Julio César González Pagés a été censuré parce que ses propositions sur la violence, les drogues et l'inégalité n'ont pas été jugées d'intérêt par la direction de Cubavisión. La chaîne a décidé de remplacer ces sujets par d'autres d'ordre politique, ce qui a suscité des critiques compte tenu du contexte de censure dans les médias officiels cubains.
Quels sujets Julio César González Pagés a-t-il proposés qui ont été rejetés ?
González Pagés a proposé d'aborder des thèmes tels que la violence entre adolescents, la consommation de drogues, le harcèlement sur les réseaux sociaux, et les inégalités de genre dans le sport.
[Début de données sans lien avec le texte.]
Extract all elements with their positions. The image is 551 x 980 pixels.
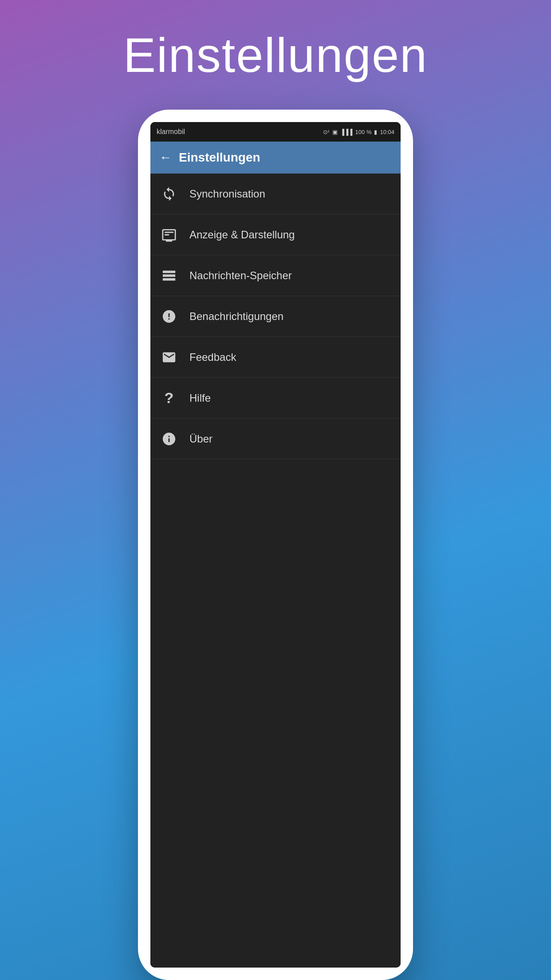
feedback-label: Feedback bbox=[189, 351, 236, 364]
page-title: Einstellungen bbox=[123, 27, 428, 83]
display-icon bbox=[159, 227, 179, 242]
battery-label: 100 % bbox=[355, 129, 372, 135]
menu-item-feedback[interactable]: Feedback bbox=[150, 337, 401, 378]
status-bar: klarmobil ⊙¹ ▣ ▐▐▐ 100 % ▮ 10:04 bbox=[150, 122, 401, 142]
app-bar: ← Einstellungen bbox=[150, 142, 401, 174]
signal-icon: ▐▐▐ bbox=[340, 129, 353, 135]
hilfe-label: Hilfe bbox=[189, 392, 211, 404]
phone-screen: klarmobil ⊙¹ ▣ ▐▐▐ 100 % ▮ 10:04 ← Einst… bbox=[150, 122, 401, 968]
anzeige-label: Anzeige & Darstellung bbox=[189, 229, 295, 241]
menu-item-ueber[interactable]: Über bbox=[150, 419, 401, 459]
storage-icon bbox=[159, 268, 179, 283]
sync-icon bbox=[159, 186, 179, 202]
time-label: 10:04 bbox=[380, 129, 394, 135]
phone-mockup: klarmobil ⊙¹ ▣ ▐▐▐ 100 % ▮ 10:04 ← Einst… bbox=[138, 110, 413, 980]
menu-item-hilfe[interactable]: ? Hilfe bbox=[150, 378, 401, 419]
synchronisation-label: Synchronisation bbox=[189, 188, 265, 200]
menu-item-synchronisation[interactable]: Synchronisation bbox=[150, 174, 401, 214]
nachrichten-label: Nachrichten-Speicher bbox=[189, 269, 292, 282]
alert-icon bbox=[159, 309, 179, 324]
menu-item-anzeige[interactable]: Anzeige & Darstellung bbox=[150, 214, 401, 255]
settings-menu-list: Synchronisation Anzeige & Darstellung bbox=[150, 174, 401, 968]
info-icon bbox=[159, 431, 179, 447]
vibrate-icon: ▣ bbox=[332, 129, 338, 135]
ueber-label: Über bbox=[189, 433, 213, 445]
wifi-icon: ⊙¹ bbox=[323, 129, 330, 135]
benachrichtigungen-label: Benachrichtigungen bbox=[189, 310, 283, 323]
app-bar-title: Einstellungen bbox=[179, 150, 260, 165]
battery-icon: ▮ bbox=[374, 129, 377, 135]
email-icon bbox=[159, 350, 179, 365]
carrier-label: klarmobil bbox=[157, 128, 185, 136]
help-icon: ? bbox=[159, 389, 179, 407]
back-button[interactable]: ← bbox=[159, 150, 172, 165]
menu-item-benachrichtigungen[interactable]: Benachrichtigungen bbox=[150, 296, 401, 337]
menu-item-nachrichten[interactable]: Nachrichten-Speicher bbox=[150, 255, 401, 296]
status-icons: ⊙¹ ▣ ▐▐▐ 100 % ▮ 10:04 bbox=[323, 129, 394, 135]
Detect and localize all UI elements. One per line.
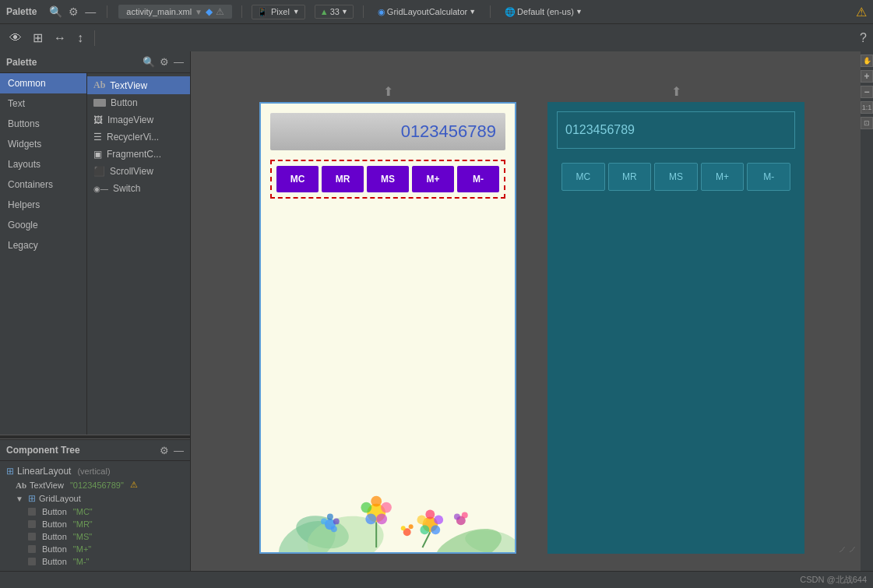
palette-item-switch[interactable]: ◉— Switch bbox=[87, 180, 190, 197]
locale-selector[interactable]: 🌐 Default (en-us) ▼ bbox=[500, 5, 587, 19]
design-toolbar: 👁 ⊞ ↔ ↕ ? bbox=[0, 23, 873, 51]
tree-btn-mplus[interactable]: Button "M+" bbox=[0, 543, 190, 555]
btn-ms-light[interactable]: MS bbox=[367, 166, 409, 192]
tree-linearlayout[interactable]: ⊞ LinearLayout (vertical) bbox=[0, 464, 190, 478]
error-icon: ⚠ bbox=[216, 6, 224, 17]
category-text[interactable]: Text bbox=[0, 93, 86, 114]
category-legacy[interactable]: Legacy bbox=[0, 235, 86, 255]
tree-btn-mminus-icon bbox=[28, 558, 36, 565]
category-helpers[interactable]: Helpers bbox=[0, 195, 86, 215]
palette-minimize-icon[interactable]: — bbox=[174, 56, 184, 68]
tree-gridlayout[interactable]: ▼ ⊞ GridLayout bbox=[0, 491, 190, 505]
palette-item-textview[interactable]: Ab TextView bbox=[87, 76, 190, 94]
phone-icon: 📱 bbox=[257, 7, 268, 17]
tree-btn-mr[interactable]: Button "MR" bbox=[0, 518, 190, 530]
tree-btn-mc[interactable]: Button "MC" bbox=[0, 505, 190, 518]
phone-dark: 0123456789 MC MR MS M+ M- bbox=[547, 102, 804, 554]
btn-mc-light[interactable]: MC bbox=[276, 166, 319, 192]
phone-dark-wrapper: ⬆ 0123456789 MC MR MS M+ M- bbox=[547, 84, 804, 554]
canvas-scrollbar: ✋ + − 1:1 ⊡ bbox=[861, 51, 873, 571]
zoom-reset-btn[interactable]: 1:1 bbox=[861, 101, 873, 114]
zoom-out-btn[interactable]: − bbox=[861, 86, 873, 98]
columns-icon[interactable]: ⊞ bbox=[30, 27, 46, 48]
palette-item-button[interactable]: Button bbox=[87, 94, 190, 111]
tree-minimize-icon[interactable]: — bbox=[174, 445, 184, 456]
tree-btn-mminus[interactable]: Button "M-" bbox=[0, 555, 190, 568]
device-selector[interactable]: 📱 Pixel ▼ bbox=[252, 5, 305, 19]
button-label: Button bbox=[111, 97, 138, 108]
tree-btn-mr-icon bbox=[28, 520, 36, 528]
palette-items: Ab TextView Button 🖼 ImageView ☰ Recycle… bbox=[87, 73, 190, 435]
btn-mr-dark[interactable]: MR bbox=[608, 163, 652, 191]
btn-mminus-light[interactable]: M- bbox=[457, 166, 499, 192]
btn-mplus-light[interactable]: M+ bbox=[412, 166, 454, 192]
settings-icon[interactable]: ⚙ bbox=[69, 5, 79, 18]
phone-light-wrapper: ⬆ 0123456789 MC MR MS M+ M- bbox=[259, 84, 516, 554]
svg-point-13 bbox=[420, 525, 429, 534]
palette-header-icons: 🔍 ⚙ — bbox=[143, 56, 184, 68]
tree-textview[interactable]: Ab TextView "0123456789" ⚠ bbox=[0, 478, 190, 491]
arrow-vertical-icon[interactable]: ↕ bbox=[74, 28, 86, 48]
calculator-display-dark: 0123456789 bbox=[557, 111, 795, 149]
tree-btn-ms[interactable]: Button "MS" bbox=[0, 530, 190, 543]
svg-point-26 bbox=[327, 514, 333, 520]
palette-settings-icon[interactable]: ⚙ bbox=[160, 56, 169, 68]
palette-item-fragmentc[interactable]: ▣ FragmentC... bbox=[87, 146, 190, 163]
recyclerview-icon: ☰ bbox=[93, 132, 102, 143]
bottom-bar: CSDN @北战644 bbox=[0, 571, 873, 588]
api-selector[interactable]: ▲ 33 ▼ bbox=[315, 5, 354, 19]
imageview-icon: 🖼 bbox=[93, 114, 103, 125]
palette-search-icon[interactable]: 🔍 bbox=[143, 56, 155, 68]
button-icon bbox=[93, 99, 106, 107]
display-text-light: 0123456789 bbox=[401, 121, 496, 142]
help-icon[interactable]: ? bbox=[860, 31, 867, 45]
btn-mminus-dark[interactable]: M- bbox=[747, 163, 790, 191]
palette-item-recyclerview[interactable]: ☰ RecyclerVi... bbox=[87, 129, 190, 146]
category-containers[interactable]: Containers bbox=[0, 174, 86, 195]
textview-icon: Ab bbox=[93, 79, 105, 91]
flower-decoration bbox=[261, 412, 515, 552]
layout-calculator-selector[interactable]: ◉ GridLayoutCalculator ▼ bbox=[373, 5, 481, 19]
arrow-horizontal-icon[interactable]: ↔ bbox=[51, 28, 69, 48]
search-icon[interactable]: 🔍 bbox=[49, 5, 62, 18]
zoom-in-btn[interactable]: + bbox=[861, 70, 873, 83]
palette-item-scrollview[interactable]: ⬛ ScrollView bbox=[87, 163, 190, 180]
svg-point-24 bbox=[454, 514, 460, 520]
top-bar: Palette 🔍 ⚙ — activity_main.xml ▼ ◆ ⚠ 📱 … bbox=[0, 0, 873, 23]
btn-mr-light[interactable]: MR bbox=[322, 166, 364, 192]
palette-item-imageview[interactable]: 🖼 ImageView bbox=[87, 111, 190, 129]
file-tab[interactable]: activity_main.xml ▼ ◆ ⚠ bbox=[118, 5, 232, 19]
layout-icon: ◆ bbox=[206, 6, 213, 17]
fit-btn[interactable]: ⊡ bbox=[861, 117, 873, 129]
tree-settings-icon[interactable]: ⚙ bbox=[160, 445, 169, 456]
textview-label: TextView bbox=[110, 80, 147, 91]
tree-btn-mc-icon bbox=[28, 508, 36, 516]
tree-btn-mc-label: Button bbox=[42, 507, 67, 516]
fragmentc-icon: ▣ bbox=[93, 149, 102, 160]
left-panel: Palette 🔍 ⚙ — Common Text Buttons Widget… bbox=[0, 51, 191, 571]
phone-light: 0123456789 MC MR MS M+ M- bbox=[259, 102, 516, 554]
minimize-icon[interactable]: — bbox=[85, 5, 96, 18]
btn-mplus-dark[interactable]: M+ bbox=[701, 163, 745, 191]
tree-textview-label: TextView bbox=[30, 481, 64, 490]
btn-mc-dark[interactable]: MC bbox=[561, 163, 605, 191]
eye-icon[interactable]: 👁 bbox=[6, 28, 25, 48]
category-widgets[interactable]: Widgets bbox=[0, 134, 86, 154]
category-common[interactable]: Common bbox=[0, 73, 86, 93]
palette-section-title: Palette bbox=[6, 57, 143, 68]
tree-btn-mr-value: "MR" bbox=[73, 519, 93, 529]
category-layouts[interactable]: Layouts bbox=[0, 154, 86, 174]
canvas-area: ⬆ 0123456789 MC MR MS M+ M- bbox=[191, 51, 873, 571]
svg-point-7 bbox=[365, 514, 376, 525]
button-grid-dark: MC MR MS M+ M- bbox=[557, 158, 795, 195]
svg-point-4 bbox=[371, 496, 382, 507]
category-buttons[interactable]: Buttons bbox=[0, 114, 86, 134]
calculator-display-light: 0123456789 bbox=[270, 113, 505, 150]
category-google[interactable]: Google bbox=[0, 215, 86, 235]
tree-btn-mminus-label: Button bbox=[42, 557, 67, 566]
svg-point-14 bbox=[417, 515, 427, 524]
tree-btn-ms-label: Button bbox=[42, 532, 67, 541]
hand-tool-btn[interactable]: ✋ bbox=[861, 55, 873, 67]
svg-point-29 bbox=[321, 518, 327, 524]
btn-ms-dark[interactable]: MS bbox=[654, 163, 698, 191]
Ces thèmes ont été écartés par Cubavisión, qui a préféré se concentrer sur d'autres contenus politiques.
Comment González Pagés a-t-il réagi à cette censure ?
Malgré la censure, González Pagés a décidé de continuer à travailler de manière indépendante sur ses chaînes YouTube. Dans ces espaces, il continuera à aborder les sujets urgents pour la société cubaine qui n'ont pas été admis à la télévision nationale.
Ce cas de censure est-il un incident isolé à la télévision cubaine ?
No, la censure dans les médias cubains est un problème récurrent, comme on a pu le voir avec d'autres cas récents, comme le retrait de la telenovela "Violetas de Agua". Ce schéma de censure reflète le manque de liberté d'expression et le contrôle sur le contenu diffusé sur l'île.